* [What this task involves] Every record below should be written out exactly; pictures stay out.
§ §
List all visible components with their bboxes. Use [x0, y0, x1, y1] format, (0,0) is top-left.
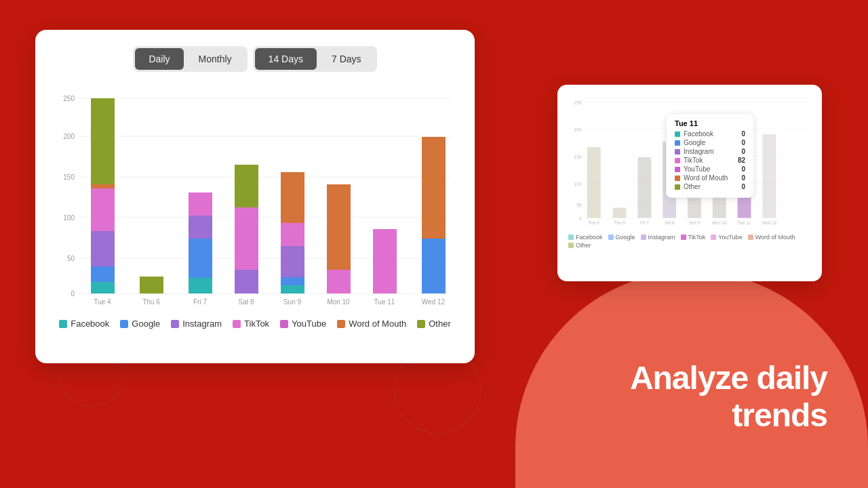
svg-text:Sat 8: Sat 8: [665, 220, 675, 225]
monthly-button[interactable]: Monthly: [185, 48, 245, 70]
tiktok-legend-label: TikTok: [244, 319, 269, 329]
svg-rect-25: [189, 278, 212, 293]
legend-facebook: Facebook: [59, 319, 109, 329]
small-legend-youtube: YouTube: [711, 234, 742, 241]
period-type-group: Daily Monthly: [133, 46, 247, 72]
svg-text:Tue 11: Tue 11: [374, 298, 395, 306]
svg-text:150: 150: [63, 174, 75, 181]
svg-text:Sat 8: Sat 8: [238, 298, 254, 306]
tooltip-other-dot: [675, 184, 680, 190]
svg-rect-62: [637, 157, 651, 218]
small-legend-other-label: Other: [576, 242, 591, 249]
facebook-legend-dot: [59, 320, 67, 328]
small-legend-other: Other: [568, 242, 591, 249]
instagram-legend-dot: [171, 320, 179, 328]
fourteen-days-button[interactable]: 14 Days: [255, 48, 317, 70]
facebook-legend-label: Facebook: [71, 319, 109, 329]
tooltip-google-label: Google: [684, 139, 738, 146]
svg-text:0: 0: [71, 290, 75, 298]
svg-rect-17: [91, 188, 115, 231]
svg-text:100: 100: [63, 214, 75, 222]
svg-rect-31: [235, 207, 258, 270]
legend-other: Other: [417, 319, 451, 329]
instagram-legend-label: Instagram: [182, 319, 222, 329]
tooltip-row-other: Other 0: [675, 183, 745, 190]
analyze-line1: Analyze daily: [630, 359, 827, 396]
svg-text:100: 100: [574, 182, 582, 186]
svg-rect-67: [762, 134, 776, 218]
google-legend-label: Google: [132, 319, 160, 329]
svg-text:0: 0: [579, 217, 582, 222]
svg-rect-46: [422, 137, 446, 239]
svg-text:Sun 9: Sun 9: [689, 220, 701, 225]
wom-legend-dot: [337, 320, 345, 328]
svg-text:50: 50: [576, 203, 582, 207]
svg-text:200: 200: [63, 133, 75, 140]
svg-rect-18: [91, 184, 115, 188]
small-legend-facebook: Facebook: [568, 234, 603, 241]
svg-rect-28: [189, 192, 212, 216]
small-legend-wom: Word of Mouth: [748, 234, 795, 241]
svg-rect-14: [91, 282, 115, 293]
range-group: 14 Days 7 Days: [253, 46, 377, 72]
seven-days-button[interactable]: 7 Days: [318, 48, 375, 70]
tooltip-row-tiktok: TikTok 82: [675, 157, 745, 164]
svg-rect-34: [281, 285, 304, 293]
svg-rect-43: [373, 229, 397, 293]
wom-legend-label: Word of Mouth: [349, 319, 406, 329]
youtube-legend-dot: [280, 320, 288, 328]
tooltip-row-youtube: YouTube 0: [675, 165, 745, 173]
svg-rect-41: [327, 184, 351, 270]
svg-text:250: 250: [63, 95, 75, 102]
tooltip-tiktok-label: TikTok: [684, 157, 734, 164]
tooltip: Tue 11 Facebook 0 Google 0 Instagram 0 T…: [666, 113, 754, 198]
chart-legend: Facebook Google Instagram TikTok YouTube…: [57, 319, 453, 329]
tooltip-tiktok-dot: [675, 158, 680, 163]
small-legend-instagram: Instagram: [641, 234, 675, 241]
svg-rect-30: [235, 270, 258, 293]
legend-google: Google: [120, 319, 160, 329]
legend-instagram: Instagram: [171, 319, 222, 329]
legend-youtube: YouTube: [280, 319, 326, 329]
small-legend-wom-label: Word of Mouth: [755, 234, 795, 241]
daily-button[interactable]: Daily: [135, 48, 183, 70]
tiktok-legend-dot: [233, 320, 241, 328]
svg-rect-45: [422, 239, 446, 293]
small-legend-facebook-label: Facebook: [576, 234, 603, 241]
main-chart-area: 250 200 150 100 50 0: [57, 83, 453, 313]
main-card: Daily Monthly 14 Days 7 Days 250 200 150…: [35, 30, 475, 363]
svg-rect-60: [587, 147, 601, 218]
toolbar: Daily Monthly 14 Days 7 Days: [57, 46, 453, 72]
legend-tiktok: TikTok: [233, 319, 269, 329]
svg-text:150: 150: [574, 155, 582, 159]
tooltip-facebook-value: 0: [741, 130, 745, 138]
svg-text:Thu 6: Thu 6: [142, 298, 160, 306]
tooltip-youtube-label: YouTube: [684, 165, 738, 173]
tooltip-tiktok-value: 82: [738, 157, 745, 164]
svg-rect-61: [613, 208, 627, 218]
svg-text:Tue 4: Tue 4: [589, 220, 600, 225]
google-legend-dot: [120, 320, 128, 328]
tooltip-facebook-dot: [675, 131, 680, 137]
svg-text:Thu 6: Thu 6: [614, 220, 625, 225]
tooltip-facebook-label: Facebook: [684, 130, 738, 138]
svg-rect-37: [281, 223, 304, 246]
small-legend-instagram-label: Instagram: [648, 234, 675, 241]
svg-text:Tue 11: Tue 11: [738, 220, 751, 225]
svg-text:Fri 7: Fri 7: [193, 298, 207, 306]
svg-rect-19: [91, 98, 115, 184]
svg-rect-15: [91, 266, 115, 282]
svg-text:Mon 10: Mon 10: [327, 298, 350, 306]
main-chart-svg: 250 200 150 100 50 0: [57, 83, 453, 313]
svg-text:200: 200: [574, 127, 582, 132]
svg-rect-35: [281, 277, 304, 285]
svg-text:250: 250: [574, 100, 582, 105]
tooltip-instagram-value: 0: [741, 148, 745, 155]
tooltip-youtube-value: 0: [741, 165, 745, 173]
tooltip-wom-dot: [675, 176, 680, 181]
svg-rect-16: [91, 231, 115, 266]
tooltip-wom-label: Word of Mouth: [684, 174, 738, 182]
tooltip-row-google: Google 0: [675, 139, 745, 146]
small-legend-tiktok: TikTok: [681, 234, 706, 241]
small-legend-youtube-label: YouTube: [718, 234, 742, 241]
§ §
* [Reply to the task]
List all visible components with their bboxes. Use [x0, y0, x1, y1] format, (0,0) is top-left.
svg-text:Sat 8: Sat 8: [665, 220, 675, 225]
monthly-button[interactable]: Monthly: [185, 48, 245, 70]
tiktok-legend-label: TikTok: [244, 319, 269, 329]
svg-rect-25: [189, 278, 212, 293]
legend-facebook: Facebook: [59, 319, 109, 329]
small-legend-youtube: YouTube: [711, 234, 742, 241]
period-type-group: Daily Monthly: [133, 46, 247, 72]
svg-text:Tue 11: Tue 11: [374, 298, 395, 306]
svg-text:150: 150: [63, 174, 75, 181]
svg-text:Sat 8: Sat 8: [238, 298, 254, 306]
tooltip-other-dot: [675, 184, 680, 190]
svg-rect-62: [637, 157, 651, 218]
small-legend-other-label: Other: [576, 242, 591, 249]
facebook-legend-dot: [59, 320, 67, 328]
small-legend-other: Other: [568, 242, 591, 249]
instagram-legend-dot: [171, 320, 179, 328]
fourteen-days-button[interactable]: 14 Days: [255, 48, 317, 70]
facebook-legend-label: Facebook: [71, 319, 109, 329]
tooltip-google-label: Google: [684, 139, 738, 146]
svg-text:0: 0: [71, 290, 75, 298]
svg-rect-17: [91, 188, 115, 231]
svg-text:100: 100: [63, 214, 75, 222]
svg-rect-31: [235, 207, 258, 270]
legend-other: Other: [417, 319, 451, 329]
instagram-legend-label: Instagram: [182, 319, 222, 329]
tooltip-row-other: Other 0: [675, 183, 745, 190]
analyze-line1: Analyze daily: [630, 359, 827, 396]
svg-text:100: 100: [574, 182, 582, 186]
svg-rect-67: [762, 134, 776, 218]
google-legend-label: Google: [132, 319, 160, 329]
svg-text:0: 0: [579, 217, 582, 222]
svg-rect-46: [422, 137, 446, 239]
svg-text:Sun 9: Sun 9: [689, 220, 701, 225]
wom-legend-dot: [337, 320, 345, 328]
svg-text:50: 50: [576, 203, 582, 207]
svg-text:200: 200: [63, 133, 75, 140]
svg-rect-18: [91, 184, 115, 188]
small-legend-facebook: Facebook: [568, 234, 603, 241]
svg-rect-28: [189, 192, 212, 216]
small-legend-wom: Word of Mouth: [748, 234, 795, 241]
svg-rect-14: [91, 282, 115, 293]
range-group: 14 Days 7 Days: [253, 46, 377, 72]
seven-days-button[interactable]: 7 Days: [318, 48, 375, 70]
tooltip-row-tiktok: TikTok 82: [675, 157, 745, 164]
svg-rect-34: [281, 285, 304, 293]
svg-rect-43: [373, 229, 397, 293]
wom-legend-label: Word of Mouth: [349, 319, 406, 329]
youtube-legend-dot: [280, 320, 288, 328]
tooltip-row-youtube: YouTube 0: [675, 165, 745, 173]
svg-rect-41: [327, 184, 351, 270]
svg-text:250: 250: [63, 95, 75, 102]
tooltip-tiktok-label: TikTok: [684, 157, 734, 164]
tooltip: Tue 11 Facebook 0 Google 0 Instagram 0 T…: [666, 113, 754, 198]
chart-legend: Facebook Google Instagram TikTok YouTube…: [57, 319, 453, 329]
tooltip-tiktok-dot: [675, 158, 680, 163]
small-legend-instagram: Instagram: [641, 234, 675, 241]
svg-rect-30: [235, 270, 258, 293]
legend-google: Google: [120, 319, 160, 329]
legend-instagram: Instagram: [171, 319, 222, 329]
legend-youtube: YouTube: [280, 319, 326, 329]
small-legend-wom-label: Word of Mouth: [755, 234, 795, 241]
daily-button[interactable]: Daily: [135, 48, 183, 70]
tiktok-legend-dot: [233, 320, 241, 328]
svg-rect-45: [422, 239, 446, 293]
small-legend-facebook-label: Facebook: [576, 234, 603, 241]
main-chart-area: 250 200 150 100 50 0: [57, 83, 453, 313]
main-card: Daily Monthly 14 Days 7 Days 250 200 150…: [35, 30, 475, 363]
svg-rect-60: [587, 147, 601, 218]
toolbar: Daily Monthly 14 Days 7 Days: [57, 46, 453, 72]
legend-tiktok: TikTok: [233, 319, 269, 329]
svg-text:150: 150: [574, 155, 582, 159]
tooltip-facebook-value: 0: [741, 130, 745, 138]
svg-text:Thu 6: Thu 6: [142, 298, 160, 306]
tooltip-youtube-label: YouTube: [684, 165, 738, 173]
tooltip-tiktok-value: 82: [738, 157, 745, 164]
svg-rect-61: [613, 208, 627, 218]
svg-text:Tue 4: Tue 4: [589, 220, 600, 225]
google-legend-dot: [120, 320, 128, 328]
tooltip-facebook-dot: [675, 131, 680, 137]
svg-text:Thu 6: Thu 6: [614, 220, 625, 225]
tooltip-facebook-label: Facebook: [684, 130, 738, 138]
svg-rect-37: [281, 223, 304, 246]
small-legend-instagram-label: Instagram: [648, 234, 675, 241]
svg-text:Tue 11: Tue 11: [738, 220, 751, 225]
svg-text:Fri 7: Fri 7: [193, 298, 207, 306]
svg-rect-19: [91, 98, 115, 184]
svg-rect-15: [91, 266, 115, 282]
svg-text:Mon 10: Mon 10: [327, 298, 350, 306]
main-chart-svg: 250 200 150 100 50 0: [57, 83, 453, 313]
svg-text:200: 200: [574, 127, 582, 132]
svg-rect-35: [281, 277, 304, 285]
svg-text:250: 250: [574, 100, 582, 105]
tooltip-instagram-value: 0: [741, 148, 745, 155]
tooltip-youtube-value: 0: [741, 165, 745, 173]
tooltip-wom-dot: [675, 176, 680, 181]
svg-rect-16: [91, 231, 115, 266]
tooltip-wom-label: Word of Mouth: [684, 174, 738, 182]
tooltip-row-google: Google 0: [675, 139, 745, 146]
small-legend-tiktok: TikTok: [681, 234, 706, 241]
small-legend-youtube-label: YouTube: [718, 234, 742, 241]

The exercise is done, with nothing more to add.